Das Schul- und Bildungssystem ist in Deutschland zu einem thematischen Dauerbrenner geworden. Rückläufige Kinderzahlen, Reformen, die (drohende) Schließung von Schulen, wie jüngst in Rattelsdorf, beschäftigen Politik und Gesellschaft. Aber wie sieht die Situation eigentlich in Bayern aus und vor allem wie genau verhält es sich in der Region? Wie steht es um die Grund- und Mittelschulen in Baunach, Breitengüßbach, Hallstadt, Kemmern, Rattelsdorf und Zapfendorf?

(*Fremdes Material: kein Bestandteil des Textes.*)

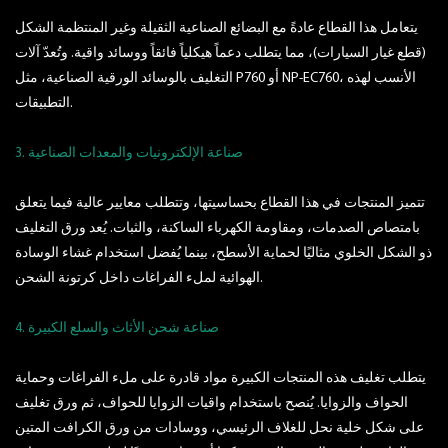
يتعامل هذا القطاع عادةً مع البضائع الصناعية الثقيلة وغير المنتظمة الشكل
(قطع غيار السيارات)، مما يتطلب دعماً هيكلياً فائقاً ووسائد واقية. وتُعدّ آلات
التغليف بالوسائد الورقية الصناعية، مثل P760 أو NP-EC760، الأنسب لهذه
التطبيقات.
3. صناعة الإلكترونيات والمعدات الصناعية
تتميز المنتجات في هذا القطاع بحساسيتها، وتتطلب معايير عالية فيما يتعلق
بامتصاص الصدمات، ومقاومة الكهرباء الساكنة، والثبات. يُعد ورق التغليف
ذو الشكل الخلوي مثاليًا لحماية الأسطح، بينما يُفضل استخدام غشاء الوسادة
الهوائية لملء الفراغات داخل كرتونة الشحن.
4. صناعة شحن الأثاث والسلع الكبيرة
يتطلب تغليف هذه المنتجات الكبيرة مواد قادرة على ملء الفراغات وحماية
الحواف والزوايا. يُنصح باستخدام واقيات الزوايا للحواف، ثم ورق تغليف
على شكل خلية نحل للغلاف الرئيسي، ووسادات من ورق الكرافت المتين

Ein häufig angesprochenes Problem sind die sinkenden Zahlen von Haupt- und Mittelschulen in Bayern. Häufig werden Schulen zusammengelegt oder geschlossen, wenn zu wenige Schüler nachkommen. So gab es von den bayernweit 1.533 Hauptschulen aus dem Jahr 2004/05 nur noch 1.033 zum Schuljahr 2012/13.
Ihre Anzahl ging also deutlich zurück. Das lässt sich nur zum Teil auf generell sinkende Kinderzahlen zurückführen. Denn daneben erschweren auch die vielen Übergänge auf Realschulen und vor allem Gymnasien den Haupt- und Mittelschulen das (Über-)Leben. 2004/05 gab es in Bayern 342 Realschulen, 2012/13 ist ihre Zahl auf 368 gestiegen. 405 Gymnasien waren es 2004/05, im Schuljahr 2012/13 dagegen 418.

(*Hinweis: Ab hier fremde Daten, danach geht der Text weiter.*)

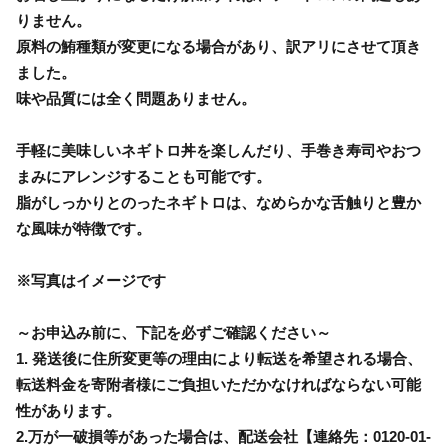
りません。
原料の鮪種類が変更になる場合があり、訳アリにさせて頂き
ました。
味や品質には全く問題ありません。
手軽に美味しいネギトロ丼を楽しんだり、手巻き寿司やおつ
まみにアレンジすることも可能です。
脂がしっかりとのったネギトロは、なめらかな舌触りと豊か
な風味が特徴です。
※写真はイメージです
～お申込み前に、下記を必ずご確認ください～
1. 発送後に住所変更等の理由により転送を希望される場合、
転送料金を寄附者様にご負担いただかなければならない可能
性があります。
2.万が一破損等があった場合は、配送会社【連絡先：0120-01-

Diese Entwicklungen zeigen sich auch deutlich an den Schülerzahlen und Übertritten von der Grundschule auf die jeweiligen Schularten. 407.053 Grundschüler besuchten 2012/13 die Grundschule und von den Viertklässlern wechselten 29,9 Prozent auf die Mittel- bzw. Hauptschule, 27,1 Prozent auf die Realschulen und 37,6 % Prozent auf Gymnasien. Zum Vergleich: 2004/05 gingen ganze 41,2 Prozent der Viertklässler auf Haupt- und Mittelschule, während auf die Realschule nur 20,3 Prozent und auf das Gymnasium 33,5 Prozent der Schüler entfielen. Damit hat sich die Zahl von Kindern, die von der Grund- auf die Hauptschule wechselten, um fast 15 Prozentpunkte verringert. Insgesamt besuchten im Jahr 2012/13 208.195 Schüler die Hauptschule (2004/05: 294.265), 242.395 die Realschule (2004/05: 219.674) und 351.827 (2004/05: 349.203) das Gymnasium.

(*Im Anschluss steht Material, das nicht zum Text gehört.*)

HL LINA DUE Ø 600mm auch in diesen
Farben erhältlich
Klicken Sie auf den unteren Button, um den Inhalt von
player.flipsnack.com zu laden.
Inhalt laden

Schulabschlüsse machen die Situation deutlich
Interessant sind die Schulabschlüsse über die Jahrzehnte hinweg. Während 1975 circa 86.000 Schüler ihren Haupt- beziehungsweise Mittelschulabschluss machten, waren es im Jahr 2000 nur 52.000 und im Jahr 2012 nur noch rund 38.000. Die Anzahl der Abschlüsse hat sich also bis 2012 mehr als halbiert.
Die Schulabschlüsse zeigen über die Jahre hinweg große Veränderungen.
Den mittleren Schulabschluss machten dagegen um die 49.000 Schüler im Jahr 1975, 2000 waren es rund 59.000 und 2012 73.000. Einen noch deutlicheren Sprung nach oben ist beim Abitur ersichtlich: 1975 erhielten 16.000 die Allgemeine Hochschulreife, im Jahr 2000 waren es dann schon rund 26.000. Bis 2012 ist die Zahl auf ungefähr 40.000 angestiegen. Damit haben sich die Abschlüsse mit Abitur über nicht ganz 40 Jahre mehr als verdoppelt. Das zeigt, dass der große Rückgang von Schülerzahlen an Hauptschulen und der Zulauf zu Realschulen und Gymnasien, keine Neuerscheinung ist. Diese Tendenz etabliert sich schon über die letzten Jahrzehnte.
Wie sieht es mit den Schulen in der Region aus?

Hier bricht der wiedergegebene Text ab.